I Like It When You Call Me Large SpatialPolygonsDataFrame
Posted on March 19, 2019 | 8 minute readWelcome to the wonderful world of R-Spatial! I really enjoy playing around with spatial data in R and for some reason find it much easier than ArcGIS (#sorrynotsorry Esri). Please keep in mind, as with everything I do in R, I am self taught and rely heavily on publicly available resources. My way of doing things may not always be the best or perfect, it is just how I was able to make sense of it.
One of the beautiful things about R is that there are many ways to get to your destination (in most cases). If you stumble across something in my code that is just wrong, could be way more efficient, and/or makes you cry into your cereal - please let me know! You definitely won’t hurt my feelings. I just want to get better!
In this post I am going to walk through some things that I have found myself doing regularly.
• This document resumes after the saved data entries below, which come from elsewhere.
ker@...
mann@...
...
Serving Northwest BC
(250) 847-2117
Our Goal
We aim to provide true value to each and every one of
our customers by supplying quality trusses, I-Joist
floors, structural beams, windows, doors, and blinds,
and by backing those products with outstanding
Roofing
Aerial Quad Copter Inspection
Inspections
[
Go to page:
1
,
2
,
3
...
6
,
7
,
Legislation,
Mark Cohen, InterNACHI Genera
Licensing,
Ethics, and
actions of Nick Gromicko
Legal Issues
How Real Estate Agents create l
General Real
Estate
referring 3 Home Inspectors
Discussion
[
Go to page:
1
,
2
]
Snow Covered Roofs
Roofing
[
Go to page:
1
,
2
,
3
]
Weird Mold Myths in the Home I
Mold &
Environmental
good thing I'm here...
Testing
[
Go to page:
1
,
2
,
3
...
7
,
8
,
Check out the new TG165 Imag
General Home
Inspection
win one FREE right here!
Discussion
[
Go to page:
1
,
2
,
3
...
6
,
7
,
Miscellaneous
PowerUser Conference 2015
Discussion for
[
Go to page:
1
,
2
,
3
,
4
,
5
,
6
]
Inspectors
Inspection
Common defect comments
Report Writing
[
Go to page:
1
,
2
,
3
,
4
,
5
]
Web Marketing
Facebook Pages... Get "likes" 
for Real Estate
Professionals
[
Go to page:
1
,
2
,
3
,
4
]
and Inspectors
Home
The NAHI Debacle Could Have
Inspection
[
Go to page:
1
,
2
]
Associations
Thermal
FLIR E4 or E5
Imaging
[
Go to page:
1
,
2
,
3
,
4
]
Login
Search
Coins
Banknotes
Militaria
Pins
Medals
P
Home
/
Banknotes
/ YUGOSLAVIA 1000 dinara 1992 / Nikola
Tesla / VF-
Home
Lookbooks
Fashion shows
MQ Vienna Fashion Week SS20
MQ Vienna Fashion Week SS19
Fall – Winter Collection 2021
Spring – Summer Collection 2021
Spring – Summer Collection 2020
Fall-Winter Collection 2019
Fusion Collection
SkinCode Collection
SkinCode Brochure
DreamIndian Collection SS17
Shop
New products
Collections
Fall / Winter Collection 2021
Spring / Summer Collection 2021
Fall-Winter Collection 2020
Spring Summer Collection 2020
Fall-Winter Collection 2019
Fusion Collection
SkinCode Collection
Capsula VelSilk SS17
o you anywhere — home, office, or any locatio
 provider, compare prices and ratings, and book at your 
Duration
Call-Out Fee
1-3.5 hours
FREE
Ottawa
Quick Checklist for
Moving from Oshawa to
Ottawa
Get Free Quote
A majority of the data I come across does not have a spatial component to it already or may not be associated with the particular geography that I need. Hopefully, I can demonstrate for you one approach to working through this in R.
The flow of this generally should be:
- Pull down data with coordinates
- Pull down polygon data
- Verify overlap and matching projections
- Combine points and polygons
- Map aggressively
- Huzzah!
Load Packages
We will start by doing the obvious and loading our packages. You may notice me references some packages this way: cowplot::plot_grid()
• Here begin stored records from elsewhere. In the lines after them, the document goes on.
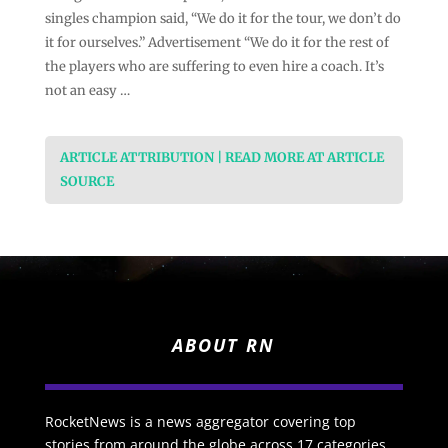
singles champion said, “We do it ⁠for the tour, we don’t do
it for ourselves.” Advertisement “We do it for the rest of
the players who are suffering to even hire a coach. It’s
not an easy …
ARTICLE ATTRIBUTION | READ MORE AT ARTICLE
SOURCE
ABOUT RN
RocketNews is a news aggregator covering top
stories from around the globe across 17 categories.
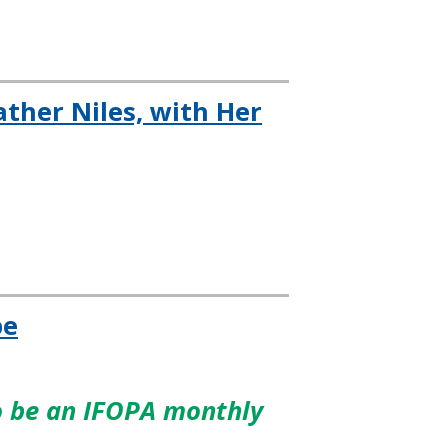
ther Niles, with Her
pe
to be an IFOPA monthly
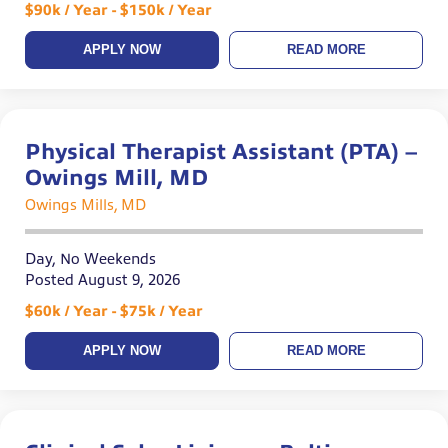
$90k / Year - $150k / Year
APPLY NOW
READ MORE
Physical Therapist Assistant (PTA) –
Owings Mill, MD
Owings Mills, MD
Day, No Weekends
Posted August 9, 2026
$60k / Year - $75k / Year
APPLY NOW
READ MORE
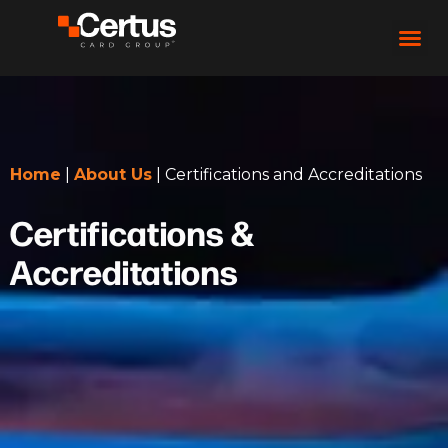
Home
|
About Us
|
Certifications and Accreditations
Certifications &
Accreditations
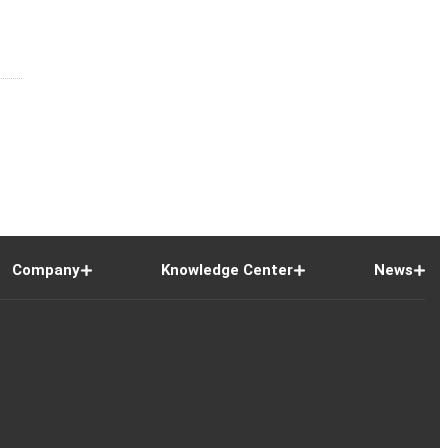
Company
Knowledge Center
News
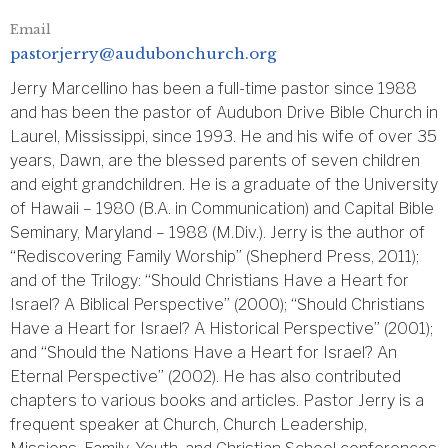
Email
pastorjerry@audubonchurch.org
Jerry Marcellino has been a full-time pastor since 1988
and has been the pastor of Audubon Drive Bible Church in
Laurel, Mississippi, since 1993. He and his wife of over 35
years, Dawn, are the blessed parents of seven children
and eight grandchildren. He is a graduate of the University
of Hawaii – 1980 (B.A. in Communication) and Capital Bible
Seminary, Maryland – 1988 (M.Div.). Jerry is the author of
“Rediscovering Family Worship” (Shepherd Press, 2011);
and of the Trilogy: “Should Christians Have a Heart for
Israel? A Biblical Perspective” (2000); “Should Christians
Have a Heart for Israel? A Historical Perspective” (2001);
and “Should the Nations Have a Heart for Israel? An
Eternal Perspective” (2002). He has also contributed
chapters to various books and articles. Pastor Jerry is a
frequent speaker at Church, Church Leadership,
. That just means that I opted not to load the entire package since I may only be using it one time. You may already know that but some of may not so just bear with me.
library(sf)
library(tidyverse)
library(sp)
Create Custom Theme
Here, I am quickly defining some thematic elements for my plots so I don’t have to repeat them. I really need to get better about doing this!
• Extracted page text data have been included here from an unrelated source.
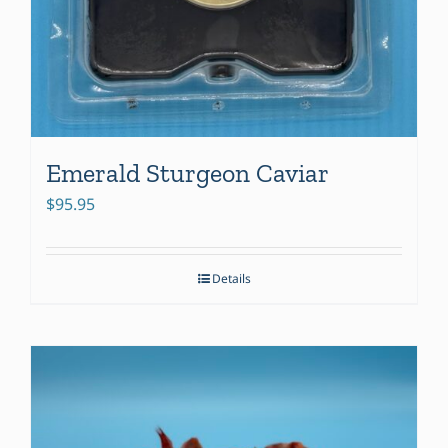
Emerald Sturgeon Caviar
$
95.95
Details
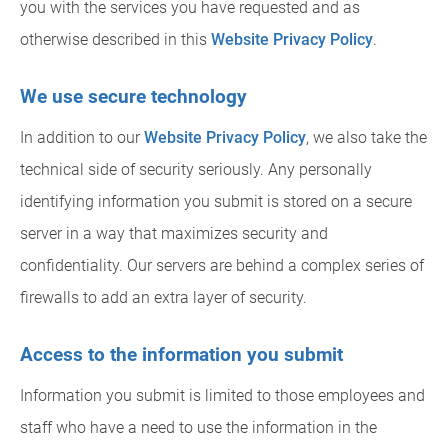
you with the services you have requested and as
otherwise described in this
Website Privacy Policy
.
We use secure technology
In addition to our
Website Privacy Policy
, we also take the
technical side of security seriously. Any personally
identifying information you submit is stored on a secure
server in a way that maximizes security and
confidentiality. Our servers are behind a complex series of
firewalls to add an extra layer of security.
Access to the information you submit
Information you submit is limited to those employees and
staff who have a need to use the information in the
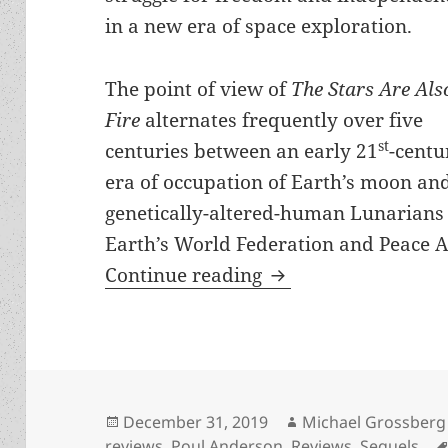
in a new era of space exploration.
The point of view of
The Stars Are Als
Fire
alternates frequently over five
st
centuries between an early 21
-centu
era of occupation of Earth’s moon and
genetically-altered-human Lunarians
Earth’s World Federation and Peace A
Space exploration, 
Continue reading
Posted
Author
December 31, 2019
Michael Grossberg
on
reviews
,
Poul Anderson
,
Reviews
,
Sequels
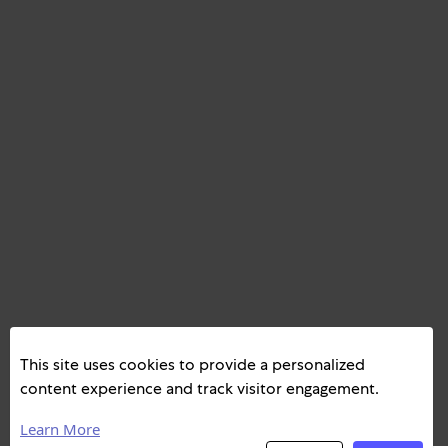
This site uses cookies to provide a personalized
content experience and track visitor engagement.
Learn More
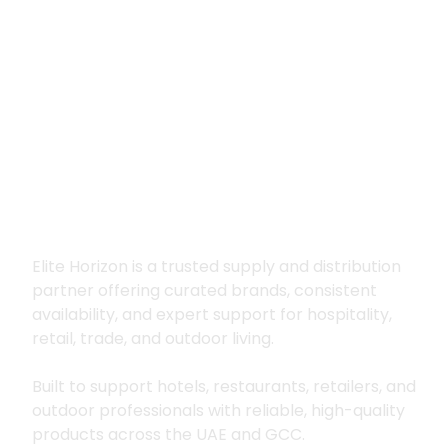
Premium supply for
hospitality, trade
and outdoor living
Elite Horizon is a trusted supply and distribution
partner offering curated brands, consistent
availability, and expert support for hospitality,
retail, trade, and outdoor living.
Built to support hotels, restaurants, retailers, and
outdoor professionals with reliable, high-quality
products across the UAE and GCC.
jason_theme <- theme(plot.title = element_text(size = 14),
panel.background = element_blank(),
axis.text = element_blank(),
axis.title = element_blank(),
axis.ticks = element_blank(),
axis.line = element_blank())
Download Police Incidents
I use the GeoJSON link on the Raleigh Open Data Portal to download police incidents.
police_incidents <- read_sf("https://opendata.arcgis.com/datasets/24c0b37fa9bb4e16ba8bcaa7e806c615_0.geojson")
Filter Missing Coordinates
Quickly filter records that are missing coordinates.
police_incidents <- police_incidents %>%
filter(is.na(latitude) != TRUE)
Test Plot
Let’s just give it a try to make sure everything is working as intended. I am using base R here simply because it is faster.
plot(police_incidents$geometry)
Download Wake Census Tracts
wake_tracts <- read_sf("https://opendata.arcgis.com/datasets/21d4ff44498a4007beefdcbde6fcd2a9_0.geojson")
Test Plot
Another base R test plot just to be sure.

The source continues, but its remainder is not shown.